Lufthansa Cargo is also well prepared to fly a possible corona vaccine around the world. With far reaching destinations and 31 pharmaceutical stations worldwide, all of which are to be CEIV Pharma-certified by the end of 2021, the cargo airline has an excellent network.

This means that temperature-sensitive goods, such as vaccines or medicines, can be brought to their destination as quickly as possible.

"The last few months have clearly shown us how important well-functioning supply chains are, especially in times of crisis. When it comes to transporting a vaccine against the corona virus, Lufthansa Cargo will also do everything it can to enable fast distribution by air," said Jörg Bodenröder, Director of Handling Specials at Lufthansa Cargo.

As one of the first airfreight carriers to focus, among other things, on the transport of temperature-sensitive goods, Lufthansa Cargo can draw on many years of experience in the transport of pharmaceuticals. With almost all the transport options available on the market, customers also have access to a broad product portfolio in which nearly all requirements can be met.

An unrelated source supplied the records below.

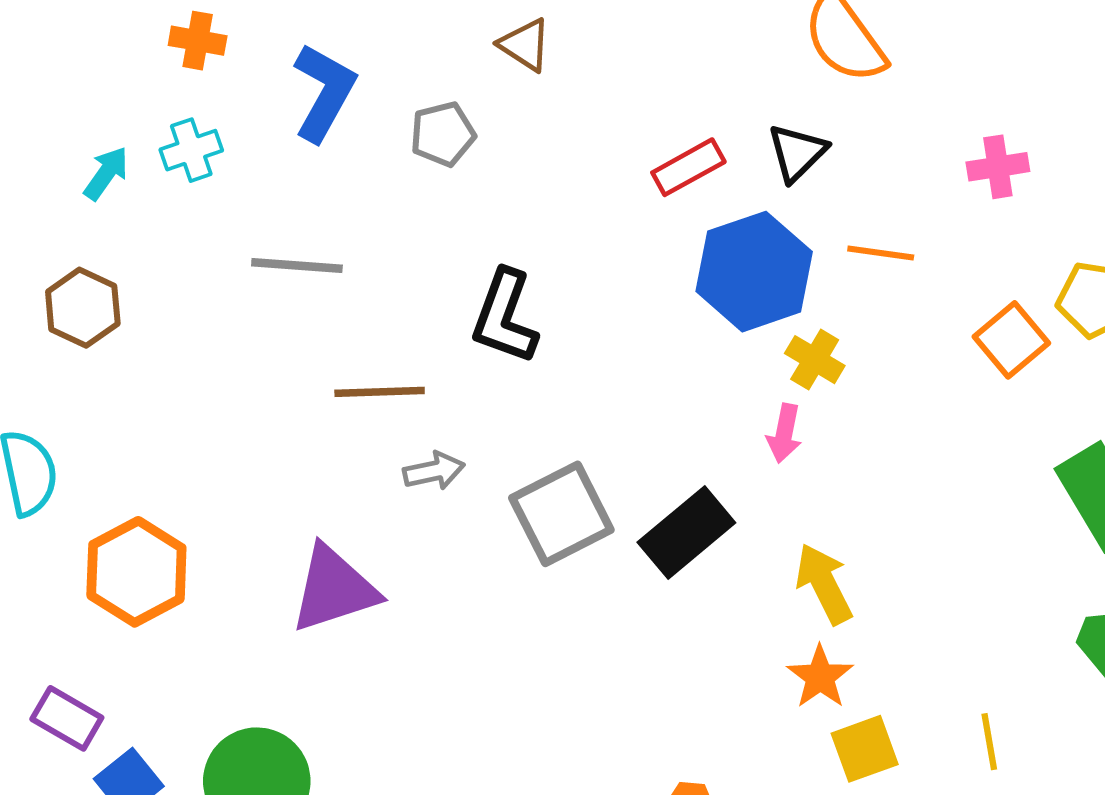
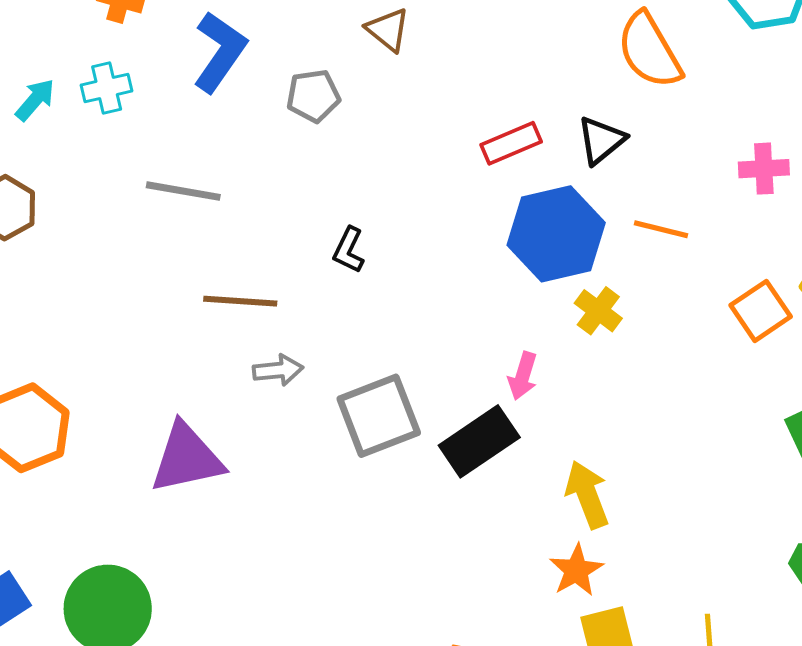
black L-shape: (505, 317) -> (349, 250), size x0.6
pink arrow: (784, 433) -> (523, 376), moved

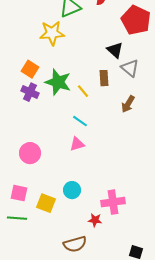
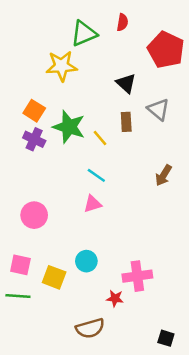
black triangle: (115, 50) -> (126, 83), moved
brown arrow: (128, 104) -> (163, 175), moved

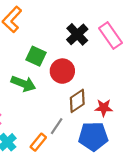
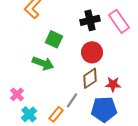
black cross: (77, 34) -> (90, 20), turned 30
red circle: (62, 71) -> (92, 52), moved

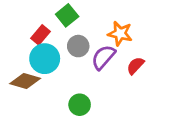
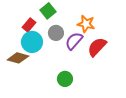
red semicircle: (135, 66) -> (97, 47), size x1.5
green circle: (80, 105) -> (65, 79), moved

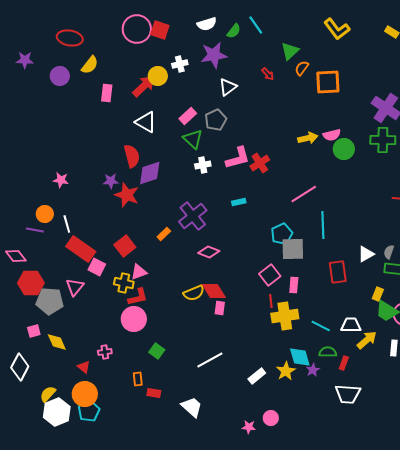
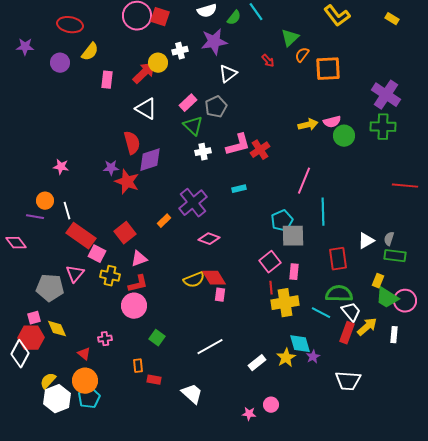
pink line: (304, 194) -> (304, 181), turned -36
red hexagon: (31, 283) -> (31, 338), moved
yellow cross: (124, 283) -> (110, 276), moved
white trapezoid: (351, 325) -> (351, 312), turned 50
green semicircle: (328, 352) -> (339, 294), moved, size x1.5
red rectangle: (344, 363) -> (347, 333), moved, size x1.5

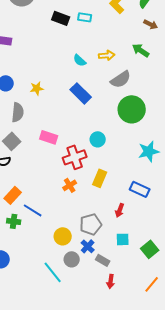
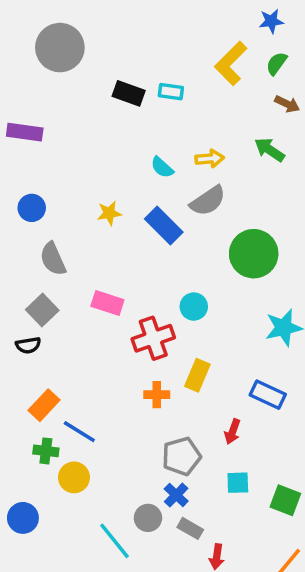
gray semicircle: (121, 79) -> (208, 201), moved
yellow star: (37, 88) -> (109, 213), moved
gray semicircle: (18, 112) -> (53, 259), turned 150
orange cross: (70, 185) -> (157, 395), moved, turned 32
yellow circle: (63, 236) -> (74, 477), moved
green square: (150, 249) -> (285, 500), turned -30
gray rectangle: (103, 260) -> (190, 528), moved

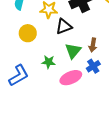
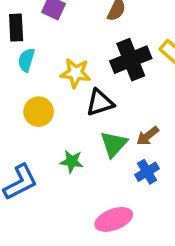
brown arrow: (93, 45) -> (148, 136), turned 40
pink ellipse: (71, 78) -> (114, 219), moved

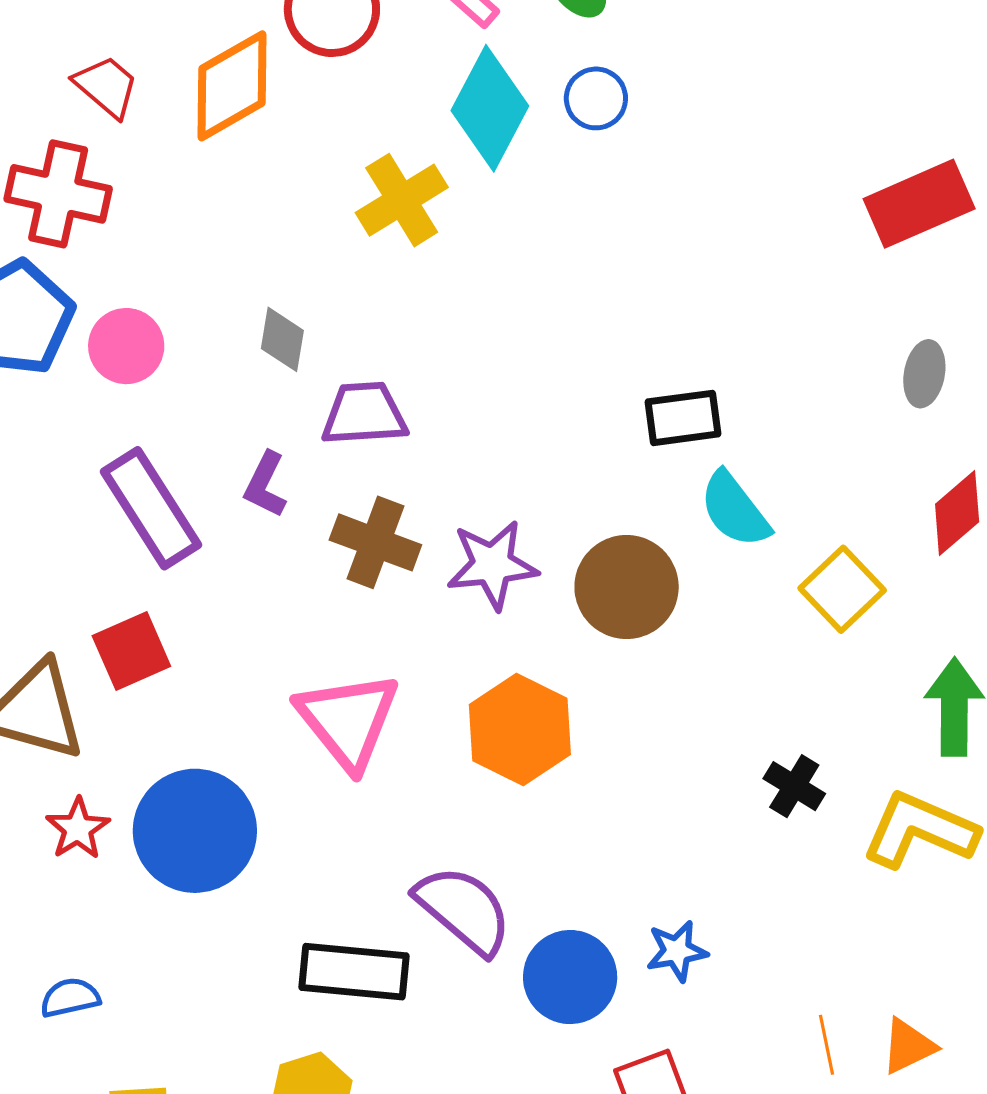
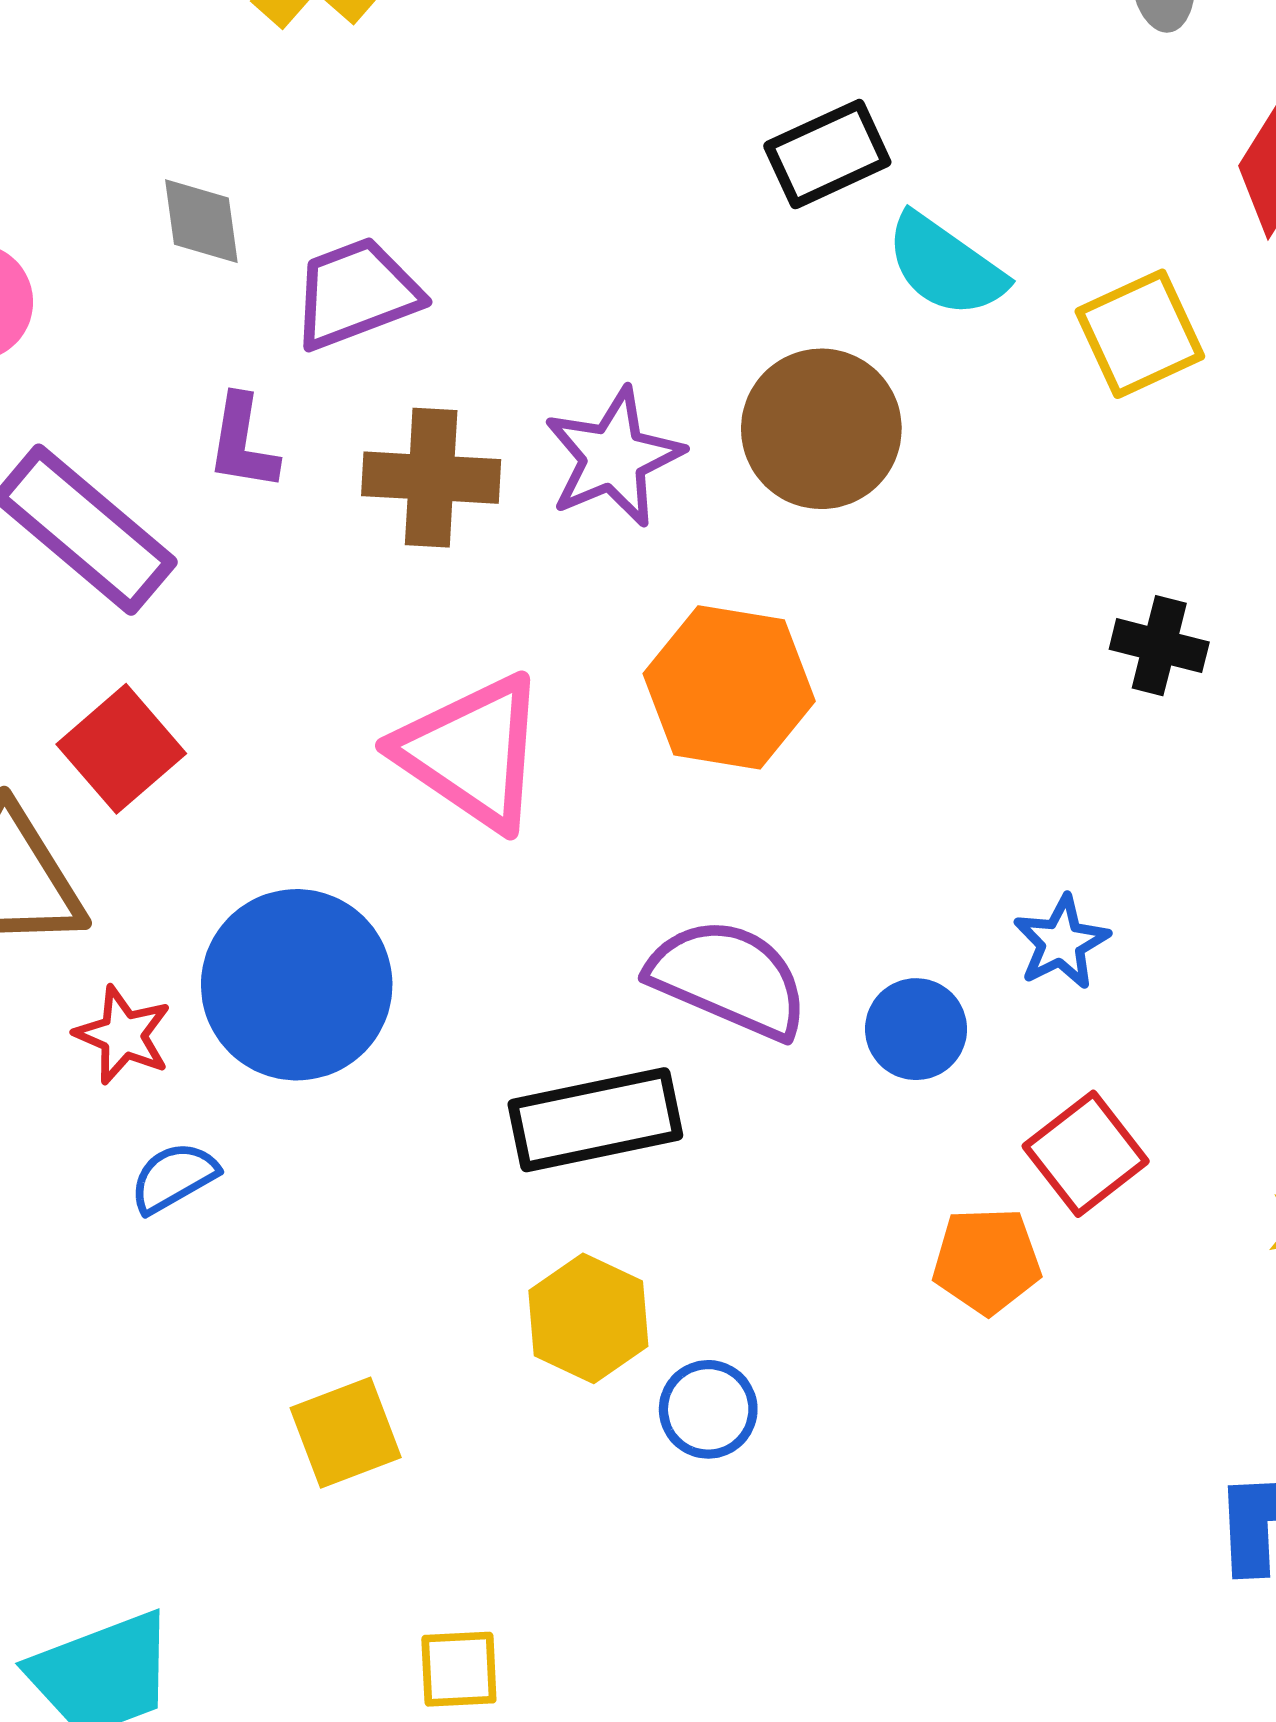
yellow square: (842, 589) -> (1140, 334), turned 36
blue circle: (570, 977) -> (916, 1029), size x0.7
blue semicircle: (70, 998) -> (174, 1177), moved

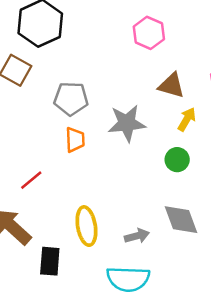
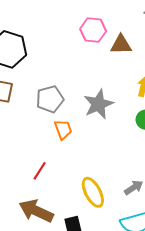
brown triangle: (171, 85) -> (121, 45), moved

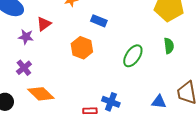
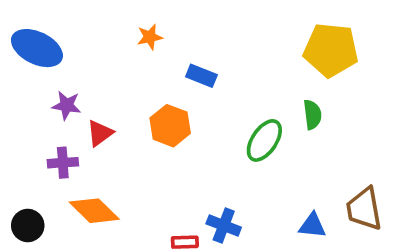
red triangle: (44, 24) -> (100, 133), moved
green semicircle: (169, 46) -> (312, 115), moved
purple cross: (24, 68) -> (63, 163), turned 35

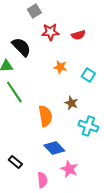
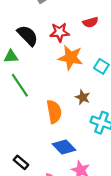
red star: (50, 32) -> (60, 32), moved
orange star: (60, 67) -> (71, 58), size x1.6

[1] The Air Cargo Community Frankfurt e.V. is an association to promote Frankfurt as an air cargo location. Its more than 50 members include representatives from all areas of the air cargo process chain. The association has various specialist groups that cover the entire range of services offered by companies, institutions and associations with the clear goal of representing Frankfurt as an air cargo location.

[2] The international classification CEIV (Center of Excellence for Independent Validators in Pharmaceutical Logistics) confirms reliable handling of time-critical and temperature-sensitive goods. The global standard was developed by the International Air Transport Association (IATA). It supports airlines, handling companies and forwarders in complying with internationally valid rules and standards for pharmaceutical goods.

[3] In 2013, the EU Commission published the "Guidelines for Good Distribution Practice for Medicinal Products for Human Use", or GDP (Good Distriubution Practice). These are aimed at wholesalers and all companies involved in a supply chain. These guidelines are also mandatory for airfreight service providers.